▸ What the task requires
Scanning the entries below, copy every line that contains the word "Chopped".

Dataset entries
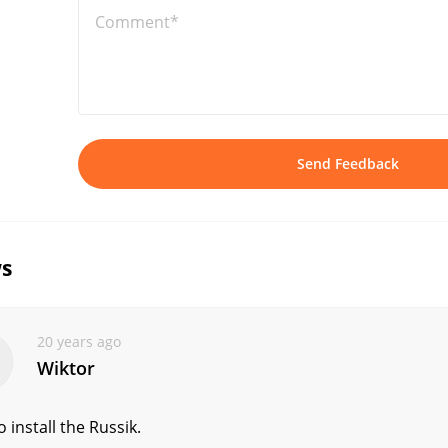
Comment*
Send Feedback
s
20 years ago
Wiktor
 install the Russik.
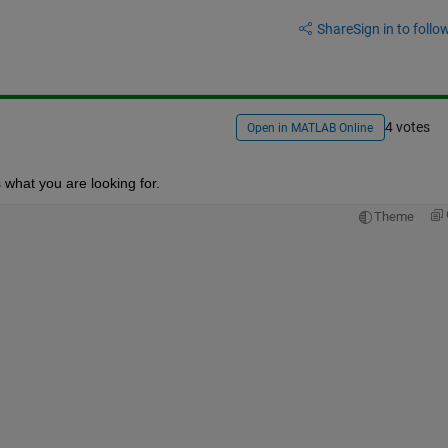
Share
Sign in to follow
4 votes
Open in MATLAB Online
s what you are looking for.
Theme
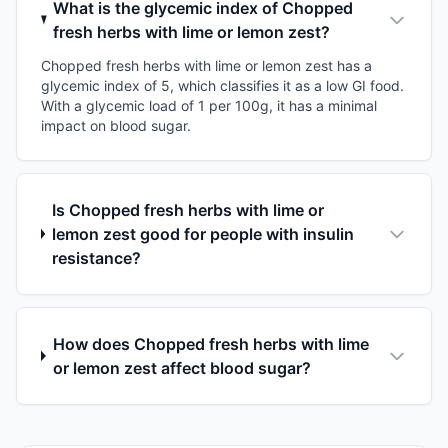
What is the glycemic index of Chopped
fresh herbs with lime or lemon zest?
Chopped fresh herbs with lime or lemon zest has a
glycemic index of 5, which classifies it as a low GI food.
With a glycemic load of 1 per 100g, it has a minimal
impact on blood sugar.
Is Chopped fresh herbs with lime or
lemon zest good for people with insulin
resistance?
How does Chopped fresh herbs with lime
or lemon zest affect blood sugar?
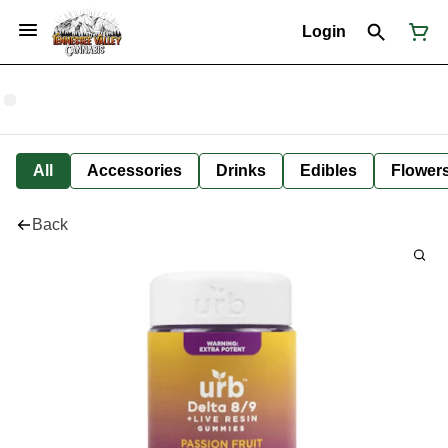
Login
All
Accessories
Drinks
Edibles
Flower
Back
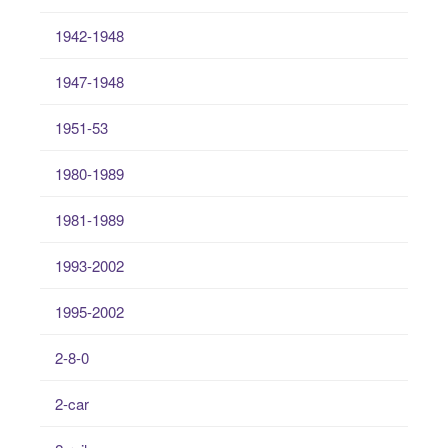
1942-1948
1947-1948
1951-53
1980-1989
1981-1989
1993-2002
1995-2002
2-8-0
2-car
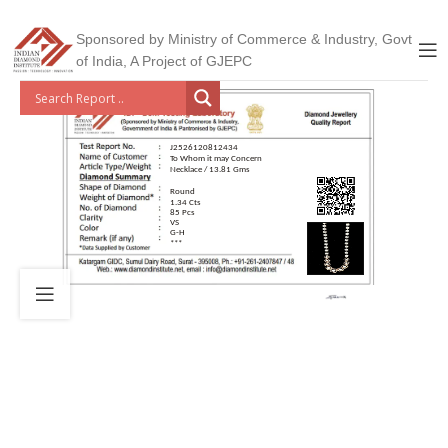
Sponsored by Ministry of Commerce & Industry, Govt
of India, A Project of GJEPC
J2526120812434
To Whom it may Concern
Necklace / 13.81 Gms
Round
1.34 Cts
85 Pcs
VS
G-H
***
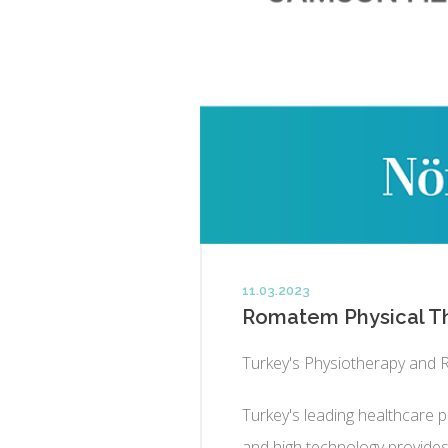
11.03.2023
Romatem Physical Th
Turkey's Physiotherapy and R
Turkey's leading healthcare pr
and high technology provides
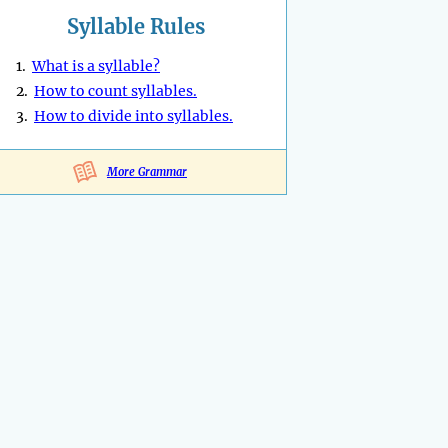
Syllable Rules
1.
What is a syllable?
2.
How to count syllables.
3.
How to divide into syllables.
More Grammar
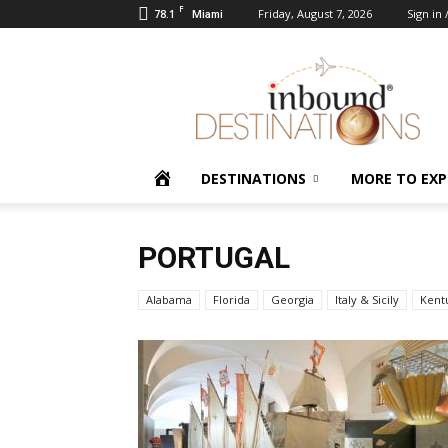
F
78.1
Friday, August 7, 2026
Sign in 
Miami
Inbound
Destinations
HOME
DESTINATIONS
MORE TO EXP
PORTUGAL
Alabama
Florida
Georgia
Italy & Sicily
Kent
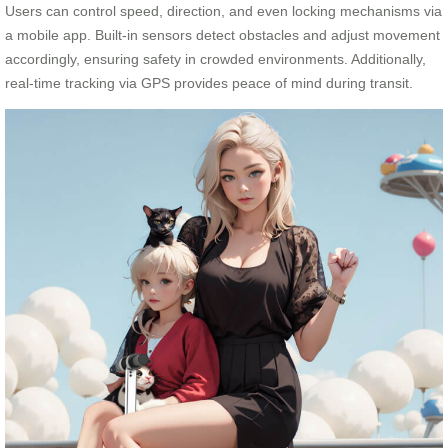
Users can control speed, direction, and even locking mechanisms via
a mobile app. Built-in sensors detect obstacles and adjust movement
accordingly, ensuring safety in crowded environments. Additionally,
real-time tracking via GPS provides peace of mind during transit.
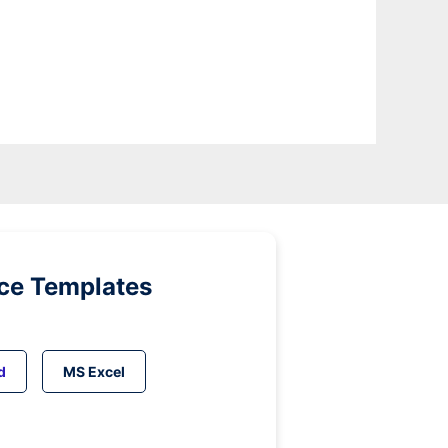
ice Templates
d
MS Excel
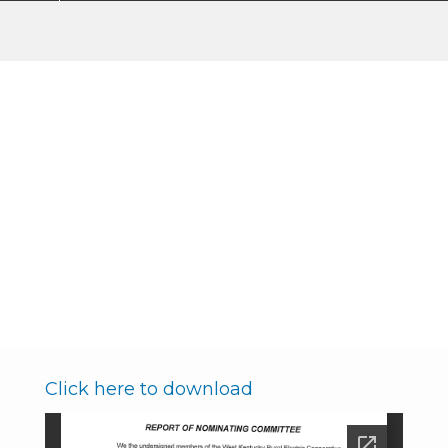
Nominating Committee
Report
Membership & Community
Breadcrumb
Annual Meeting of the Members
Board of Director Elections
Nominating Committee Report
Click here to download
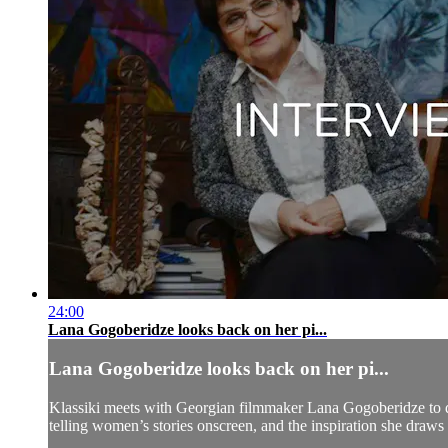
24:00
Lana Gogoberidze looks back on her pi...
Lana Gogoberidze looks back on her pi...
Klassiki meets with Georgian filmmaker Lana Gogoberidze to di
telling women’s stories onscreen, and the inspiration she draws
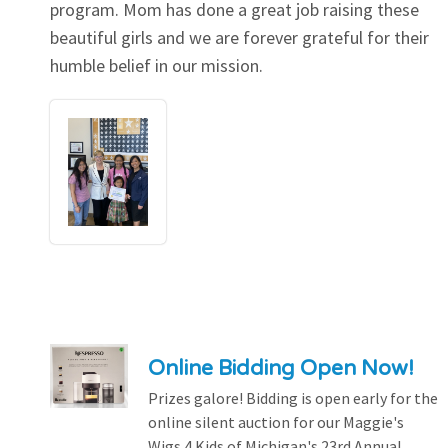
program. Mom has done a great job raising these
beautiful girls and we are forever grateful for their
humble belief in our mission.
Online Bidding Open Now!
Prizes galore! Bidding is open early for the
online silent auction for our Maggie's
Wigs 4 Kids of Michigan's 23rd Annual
==
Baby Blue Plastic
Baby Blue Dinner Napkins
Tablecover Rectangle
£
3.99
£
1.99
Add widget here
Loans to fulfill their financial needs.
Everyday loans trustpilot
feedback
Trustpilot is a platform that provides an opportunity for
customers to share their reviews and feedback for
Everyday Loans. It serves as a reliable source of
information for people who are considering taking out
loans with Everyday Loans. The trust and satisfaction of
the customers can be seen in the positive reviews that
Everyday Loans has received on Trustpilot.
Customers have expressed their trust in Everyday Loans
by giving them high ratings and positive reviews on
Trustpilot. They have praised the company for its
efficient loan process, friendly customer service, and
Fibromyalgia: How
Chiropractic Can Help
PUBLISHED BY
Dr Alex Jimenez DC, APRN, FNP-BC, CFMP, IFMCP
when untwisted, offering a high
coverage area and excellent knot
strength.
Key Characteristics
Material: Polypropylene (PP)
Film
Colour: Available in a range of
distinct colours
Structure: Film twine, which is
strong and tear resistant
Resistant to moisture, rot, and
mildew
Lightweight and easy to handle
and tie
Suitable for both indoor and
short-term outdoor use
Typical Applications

▸ Task result
What is the glycemic index of Chopped
Chopped fresh herbs with lime or lemon zest has a
Is Chopped fresh herbs with lime or
How does Chopped fresh herbs with lime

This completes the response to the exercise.